Belcastel was unsure what to do next. A smile would be out of order. A glum face might silence her. Standing up, he presented her with his back and, with his head in a cupboard, called out, ‘I’m listening, but I have some wine here. Perhaps a little drink would make things easier?’ Affably, he emerged with a decanter and poured her a small glass of Sauterne.
She held, then put it down. ‘Thank you.’ Still tense. ‘This isn’t imaginary.’
‘No.’
‘Though nothing has happened. Yet.’ She stared at her yellow wine. ‘Only that my aunt – she’s a nun – went back to her convent. She was staying with us for the past year, and now my uncle claims that I don’t need a chaperone, though I disagree. You see his caresses are ... ambiguous. A goodnight kiss can become something else. One can’t finger the moment. It’s ...’
She must be waiting for a word of help. He chose not to supply it.
‘I don’t want to hurt him.’ Another pause. ‘Nor to name things, because that summons them, doesn’t it? But if I don’t, wha
t can I say?’
‘To him?’
‘Yes.’
This time the pause was a long one. Qualmish, thought Belcastel and wondered if the aunt was to blame. Qualms throve in convents. Desire disguised as repulsion? All this could be a fantasy. Perhaps the thought showed on his face, for his guest’s expression changed.
‘The truth is,’ she took up in a rush, ‘that when Uncle Hubert cuddles me, I like it. I’m tempted.
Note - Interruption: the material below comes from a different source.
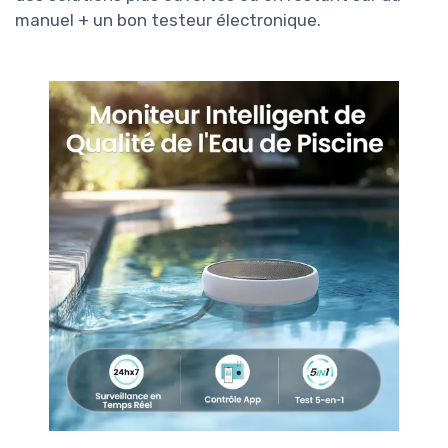
manuel + un bon testeur électronique.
I don’t want anything to happen, but if I stay in the house with him, it will.’
Feminine vapourings, thought the monsignor. They get bored and fanciful. He was about to tell her to pray when it struck him – growing fanciful himself? – that she might be the White Fathers’ pawn, sent to turn him more fully against his old ally, her uncle. But for that to happen she would have to be not merely corrupt but treacherous. So might she not simply be telling the truth? He asked: ‘You’re sure he’s susceptible?’
‘Quite sure. And there I am dangled, you might say, before him. At all hours. Just now he doesn’t see the danger because he’s upset – unbalanced by something else. He’s going through some trouble, a sort of despair. He has fits of fury when he reads the newspaper.’